How important is the graphic side of the band? How much thought goes into art work etc.?
-Just like the band name, it’s extremely important. It is all part of the overall experience of a band. This does not limit itself just to the music but includes artwork, lyrics, music videos, stage presentation… everything!
All the concepts and artwork for the band are done by me (www.steven-art.com). I am constantly brainstorming about this. We only have one album out yet,… but conceptually I have things planned out up to album 4 right now,… I really should slow the hell down!!
Do you find that there is a greater freedom in working with digital than working with physical?
-The new media has its advantages and disadvantages. As you can read a great deal of our creative process is done digitally. On the other hand… Mp3’s don’t have artwork.
It’s the same with digital distribution and the social media. These days it’s really easy to record and put yourself out there and find an audience, which is great for trying out new ideas. I have certainly found a lot of cool music because of this. On the downside things have become much more saturated and convoluted because of this. It is actually what our song ‘Massive Luxury Overdose’ is about. Our modern times give us so many options and we have the entire world at our fingertips. But the more you spread your focus, the less you truly see.
Are there any limitations to digital? Can you do everything you like?

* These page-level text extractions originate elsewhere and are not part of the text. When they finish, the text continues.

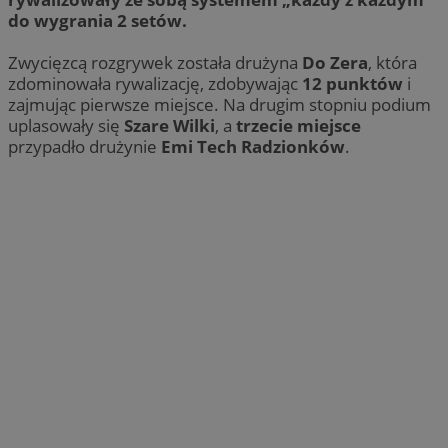
do wygrania 2 setów.
Zwycięzcą rozgrywek została drużyna
Do Zera
, która
zdominowała rywalizację, zdobywając
12 punktów
i
zajmując pierwsze miejsce. Na drugim stopniu podium
uplasowały się
Szare Wilki
, a
trzecie miejsce
przypadło drużynie
Emi Tech Radzionków
.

-As an end product, I still feel digital is still sorely lacking. Mp3’s quality is simply shit, but it’s still the most commonly used format. What’s the use of making a high level super production if you’re going to bitcrush it to pieces afterwards? Let’s just hope the FLAC format gets more accepted in the future. Then all we have to do is find a way to re-incorporate the visual side to the digital music…

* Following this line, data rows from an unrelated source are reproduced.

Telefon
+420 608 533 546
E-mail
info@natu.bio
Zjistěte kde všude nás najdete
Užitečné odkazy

When it comes to recording it’s almost the other way around: There are so little limitations that you can basically do anything and make anyone sound good! It used to be that you had to send venues a CD with your best studio recordings. These days they’re only interested in live footage, because that way they can tell if you’re actually able to play the stuff you put on record!

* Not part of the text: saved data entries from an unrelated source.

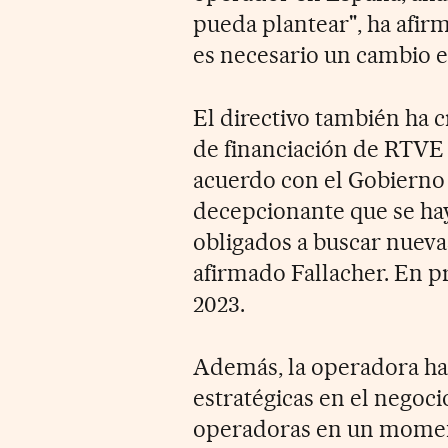
pueda plantear", ha afir
es necesario un cambio e
El directivo también ha c
de financiación de RTVE 
acuerdo con el Gobierno 
decepcionante que se ha
obligados a buscar nuevas
afirmado Fallacher. En pri
2023.
Además, la operadora ha
estratégicas en el negoci
operadoras en un momen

Is there a scene to speak of for a band like yours? Where do you fit in?
-No, we’re trying to find our own path. Sure, it might be a bit harder to find a gig if people don’t know where to place you, but creatively speaking this is much more interesting. Let’s not say we don’t fit in anywhere. We fit in EVERYWHERE!
What does the future hold?
-Right now we’re finishing up the final touches of the preproduction of our second album. After that we’re going to book a studio and record it. It should be out somewhere next year. We just re-signed with our label Wormholedeath records and they have a lot of cool plans in store for us and we’re really excited to work with them again. When the album is released it will be more music videos, interviews, touring… ultimately leading towards world domination. Like I said, I have it all planned out!